Saved data entries |
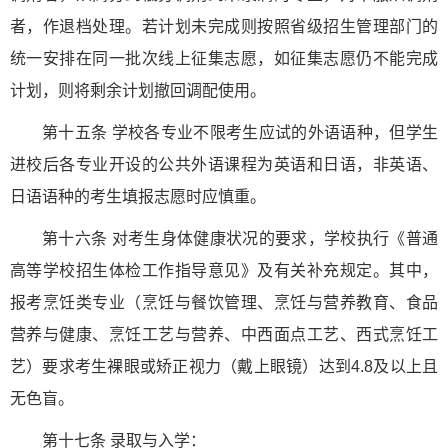
者，作退档处理。若计划未完成则按照省级招生管理部门的
统一安排在同一批次线上征集志愿，如征集志愿仍不能完成
计划，则将剩余计划撤回调配使用。
第十五条 学校各专业不限考生应试的外语语种，但学生
进校后各专业开设的公共外语课程为英语和日语，非英语、
日语语种的考生填报志愿时应慎重。
第十六条 对考生身体健康状况的要求，学校执行《普通
高等学校招生体检工作指导意见》及有关补充规定。其中，
报考烹饪类专业（烹饪与餐饮管理、烹饪与营养教育、食品
营养与健康、烹饪工艺与营养、中西面点工艺、西式烹饪工
艺）要求考生裸眼或矫正视力（戴上眼镜）达到4.8及以上且
无色盲。
第十七条 录取与入学：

Your task | Reproduce each entry verbatim, excluding any embedded images.

Exercise solution |
者，作退档处理。若计划未完成则按照省级招生管理部门的
统一安排在同一批次线上征集志愿，如征集志愿仍不能完成
计划，则将剩余计划撤回调配使用。
第十五条 学校各专业不限考生应试的外语语种，但学生
进校后各专业开设的公共外语课程为英语和日语，非英语、
日语语种的考生填报志愿时应慎重。
第十六条 对考生身体健康状况的要求，学校执行《普通
高等学校招生体检工作指导意见》及有关补充规定。其中，
报考烹饪类专业（烹饪与餐饮管理、烹饪与营养教育、食品
营养与健康、烹饪工艺与营养、中西面点工艺、西式烹饪工
艺）要求考生裸眼或矫正视力（戴上眼镜）达到4.8及以上且
无色盲。
第十七条 录取与入学：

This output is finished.